It's safe to go into the sauna, even for most pregnant women and some heart patients. An analysis of 130 studies of sauna safety published in the American Journal of Medicine found no evidence that saunas lower fertility rates or cause birth defects or other health problems in healthy people. The studies suggest saunas are safe for people with stable heart disease, hypertension, lung disease, rheumatic disease or skin disease. People who shouldn't use saunas are those with unstable angina, recent heart attack victims, people with narrowed arteries and women with high-risk pregnancies.
Fears that the hepatitis B vaccine can cause multiple sclerosis are unfounded, according to two new studies reported in the New England Journal of Medicine. Despite a lack of scientific evidence, fears of such a link have worried some doctors and patients for years. But, in two independent studies, researchers from the Harvard School of Public Health and McGill University in Montreal found the vaccine doesn't cause MS in healthy people or trigger flare-ups in MS patients.
Artificial heart OK'd: The government has given the go-ahead to a Massachusetts company to try its artificial heart in humans. Abiomed Inc. received Food and Drug Administration approval to test AbioCor, the first totally implantable artificial heart, in five patients. Five medical centers will be included in the trial and the first device probably will be implanted during the first half of this year. If things go well, the trial will expand to include 25 additional facilities, Abiomed said.

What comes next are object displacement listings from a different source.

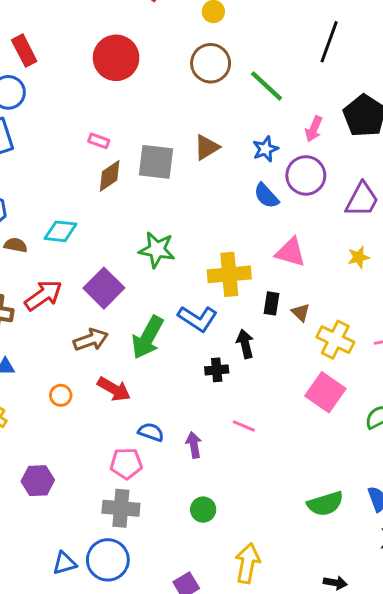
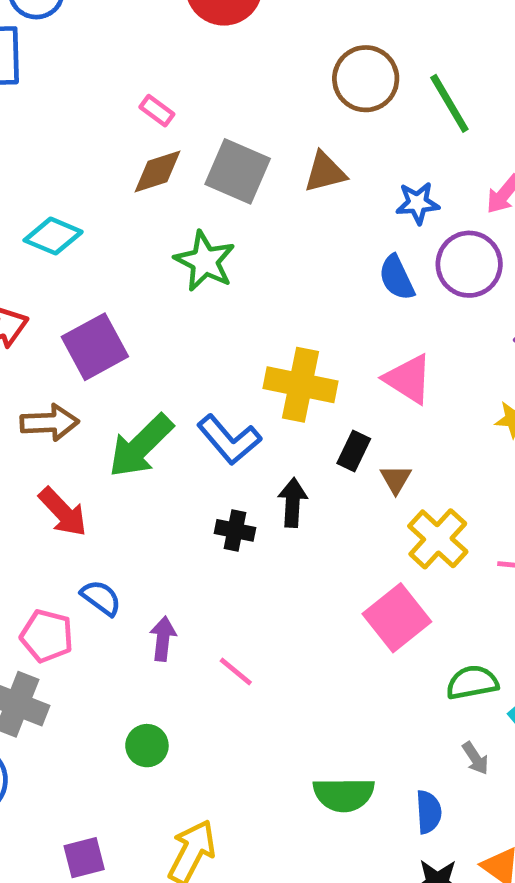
brown circle: (211, 63) -> (366, 79), moved
green star: (157, 250) -> (205, 261), moved
pink line: (244, 426) -> (236, 671), moved

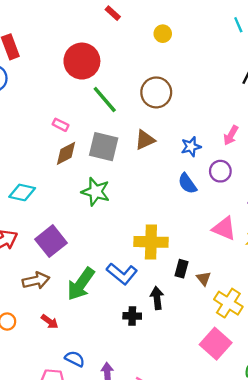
green line: (449, 103) -> (105, 100), moved
purple circle: (469, 264) -> (220, 171), size x0.7
pink triangle: (408, 379) -> (224, 229), moved
red arrow: (63, 512) -> (50, 322), size x0.7

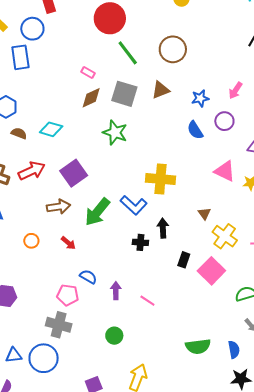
black rectangle: (182, 269) -> (184, 260), moved

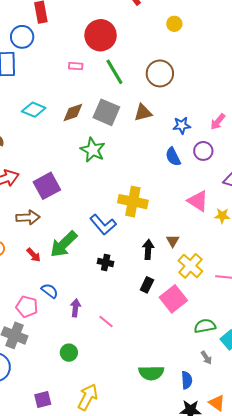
pink rectangle: (88, 73) -> (76, 66), moved, turned -32
cyan diamond: (51, 129) -> (34, 110), moved
green arrow: (97, 212) -> (64, 244), moved
black arrow: (163, 228) -> (148, 249), moved

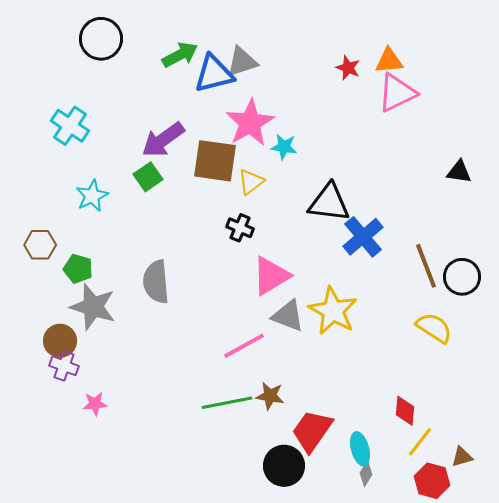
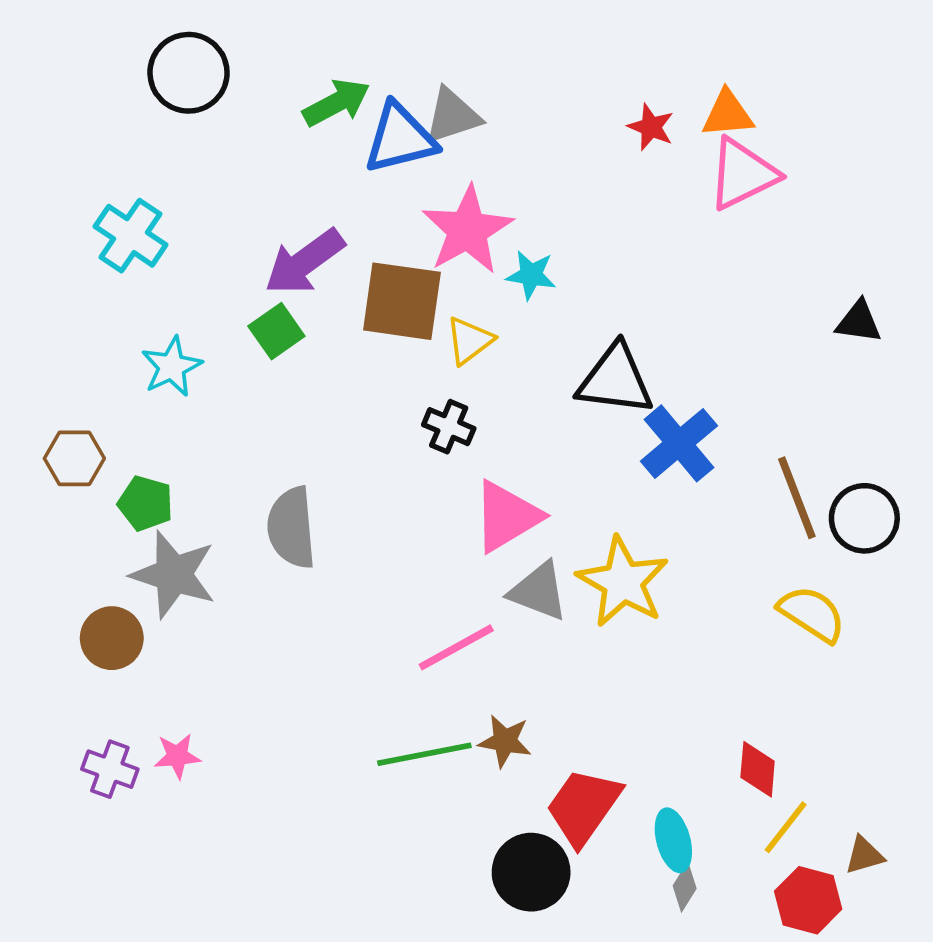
purple cross: (64, 366) -> (110, 769), moved

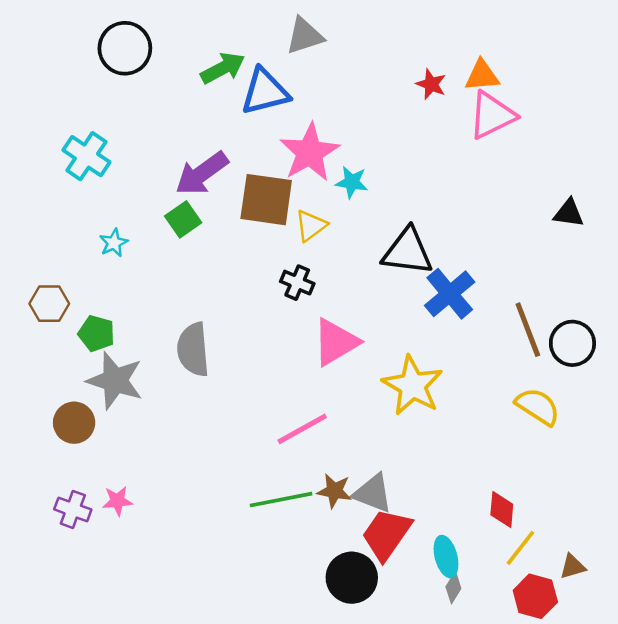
gray triangle: (452, 116) -> (305, 36), moved
cyan star: (172, 367) -> (114, 243), size x0.7
gray triangle: (539, 591) -> (373, 493), moved

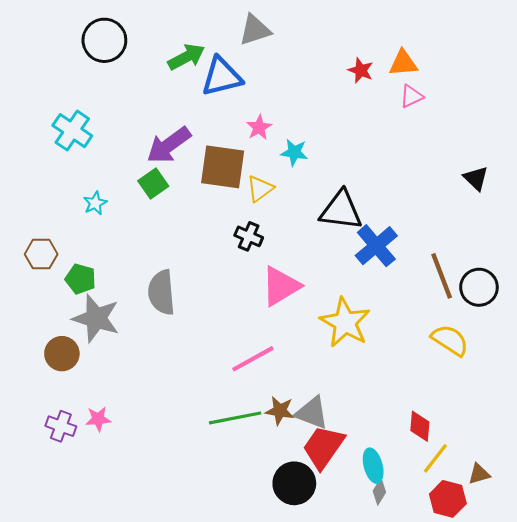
pink triangle: (492, 115) -> (412, 96), size x0.6
pink star: (310, 152) -> (259, 127), size x0.5
black triangle: (569, 213) -> (476, 178), turned 36

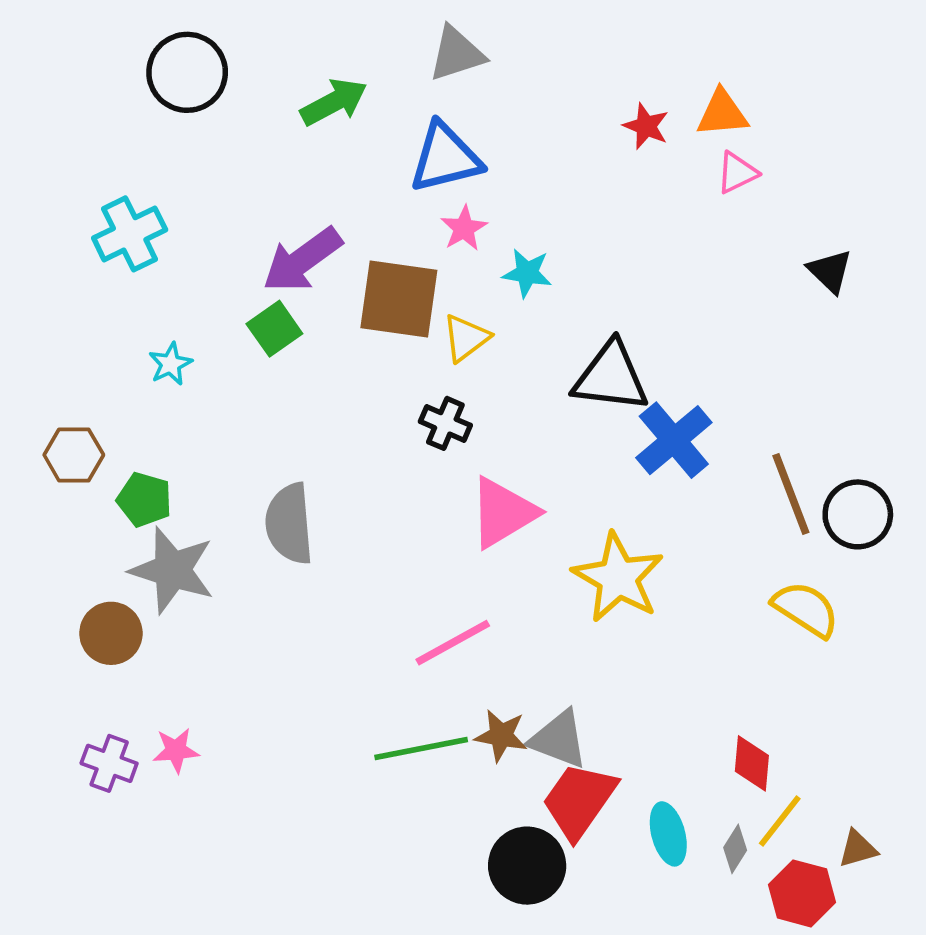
blue triangle: (222, 77) -> (445, 158), moved
cyan cross: (72, 131) -> (130, 234), turned 30
black triangle: (476, 178) -> (830, 271), moved
gray diamond: (379, 492) -> (735, 849), moved

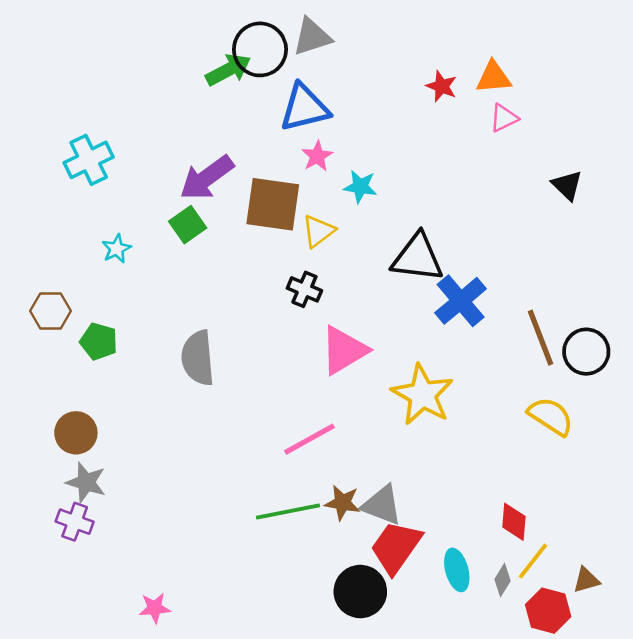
black circle: (187, 72) -> (260, 49), moved
gray star: (172, 570) -> (86, 482), moved, size x0.7
pink star: (176, 750) -> (155, 608), moved

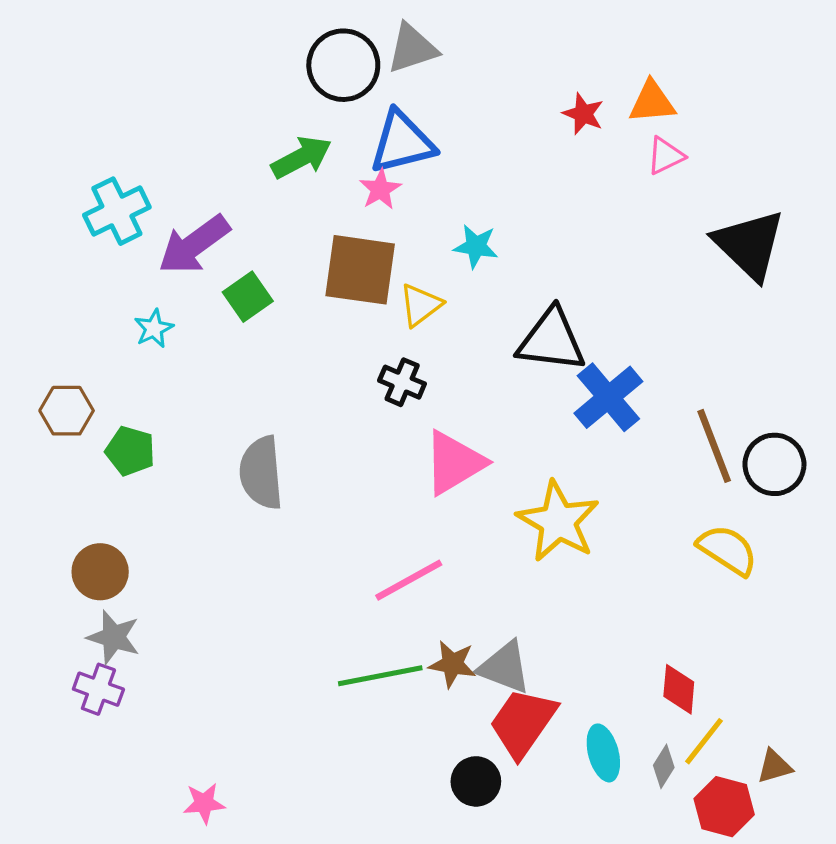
green arrow: (228, 70) -> (301, 157), moved
pink star: (317, 156) -> (380, 189), moved
purple arrow: (207, 178) -> (194, 245), moved
black triangle: (567, 185) -> (749, 245), size x1.8
black circle: (360, 592) -> (476, 781), size x0.7

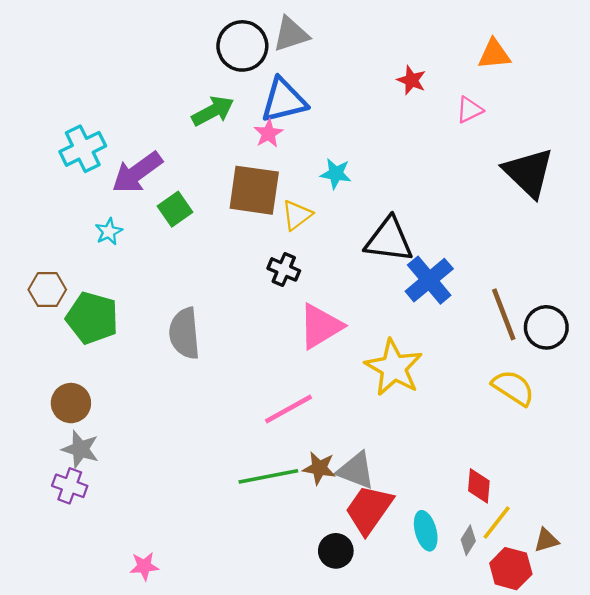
orange triangle: (652, 102) -> (494, 54), moved
green pentagon: (130, 451) -> (92, 318), size x1.5

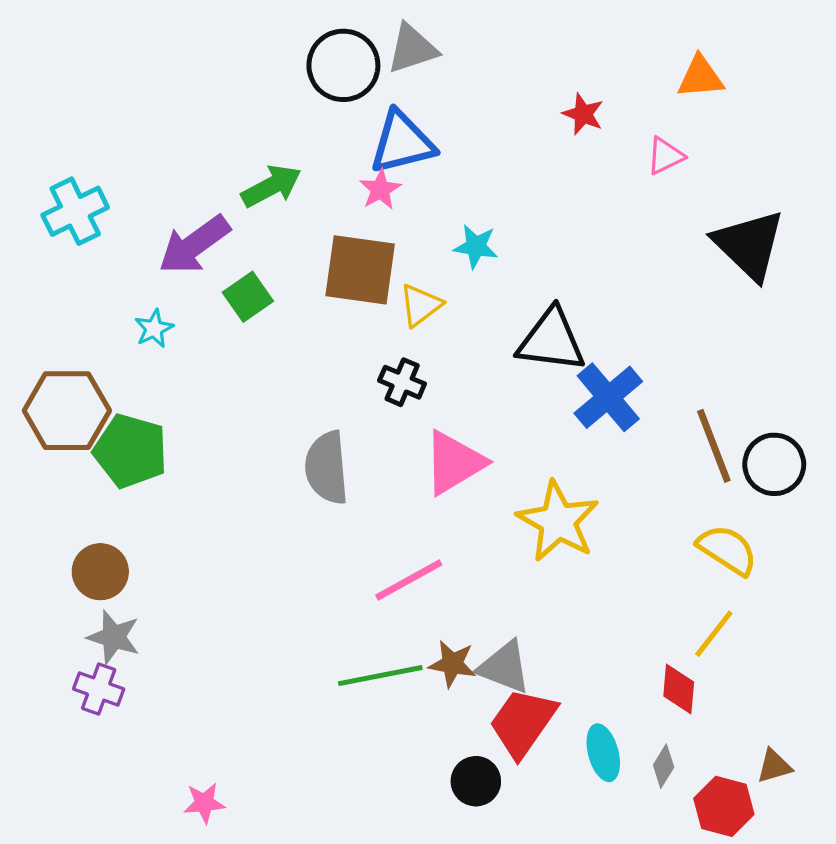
green arrow: (213, 111) -> (271, 186), moved
cyan cross: (83, 149) -> (75, 211), moved
brown hexagon: (47, 290) -> (67, 411), size x1.6
gray semicircle: (184, 333) -> (327, 468), moved
yellow line: (497, 522) -> (714, 634), moved

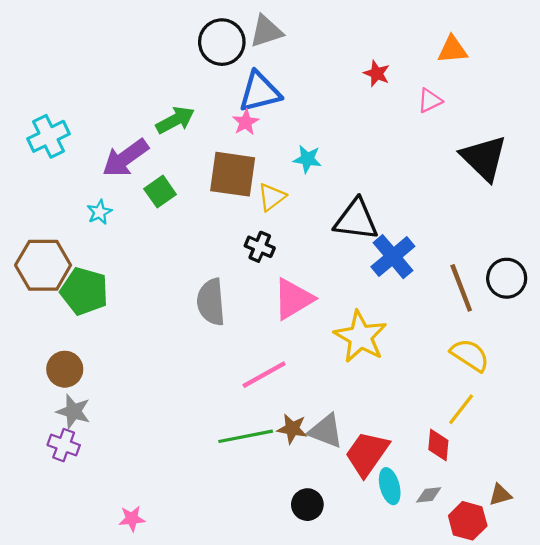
black circle: (774, 464) -> (507, 278), moved
red trapezoid: (523, 723) -> (367, 454), moved
gray diamond: (664, 766) -> (429, 495), turned 52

Gene of the week, part 1: A common version of an immune system gene raises the risk of developing the most severe kind of diabetes, a study suggests. The finding might someday help doctors treat the disease, which can lead to kidney failure and other organ damage. The new work is reported in the journal Nature Genetics by Australian researchers, who found that a gene called IL12B plays a significant role in the development of type 1 diabetes.
Gene of the week, part 2: Scientists have tracked down a gene that makes some families prone to prostate cancer. Overall, it may play a role in up to 5 percent of cases, they said. Scientists have already implicated a few known genes in prostate cancer risk, and there appear to be at least a half-dozen more. But the new work, reported in Nature Genetics by University of Utah researchers, is the first to start with families with a strong inherited predisposition to the disease and to identify the responsible gene, called ELAC2.